**LISTED RECORDS**
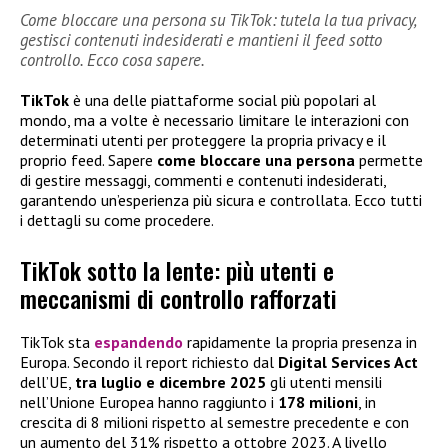
Come bloccare una persona su TikTok: tutela la tua privacy,
gestisci contenuti indesiderati e mantieni il feed sotto
controllo. Ecco cosa sapere.
TikTok
è una delle piattaforme social più popolari al
mondo, ma a volte è necessario limitare le interazioni con
determinati utenti per proteggere la propria privacy e il
proprio feed. Sapere
come bloccare una persona
permette
di gestire messaggi, commenti e contenuti indesiderati,
garantendo un’esperienza più sicura e controllata. Ecco tutti
i dettagli su come procedere.
TikTok sotto la lente: più utenti e
meccanismi di controllo rafforzati
TikTok sta
espandendo
rapidamente la propria presenza in
Europa. Secondo il report richiesto dal
Digital Services Act
dell’UE,
tra luglio e dicembre 2025
gli utenti mensili
nell’Unione Europea hanno raggiunto i
178 milioni
, in
crescita di 8 milioni rispetto al semestre precedente e con
un aumento del 31% rispetto a ottobre 2023. A livello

**WHAT IS REQUIRED**
Give back the material above exactly, but without its images.

**FINAL ANSWER**
Come bloccare una persona su TikTok: tutela la tua privacy,
gestisci contenuti indesiderati e mantieni il feed sotto
controllo. Ecco cosa sapere.
TikTok
è una delle piattaforme social più popolari al
mondo, ma a volte è necessario limitare le interazioni con
determinati utenti per proteggere la propria privacy e il
proprio feed. Sapere
come bloccare una persona
permette
di gestire messaggi, commenti e contenuti indesiderati,
garantendo un’esperienza più sicura e controllata. Ecco tutti
i dettagli su come procedere.
TikTok sotto la lente: più utenti e
meccanismi di controllo rafforzati
TikTok sta
espandendo
rapidamente la propria presenza in
Europa. Secondo il report richiesto dal
Digital Services Act
dell’UE,
tra luglio e dicembre 2025
gli utenti mensili
nell’Unione Europea hanno raggiunto i
178 milioni
, in
crescita di 8 milioni rispetto al semestre precedente e con
un aumento del 31% rispetto a ottobre 2023. A livello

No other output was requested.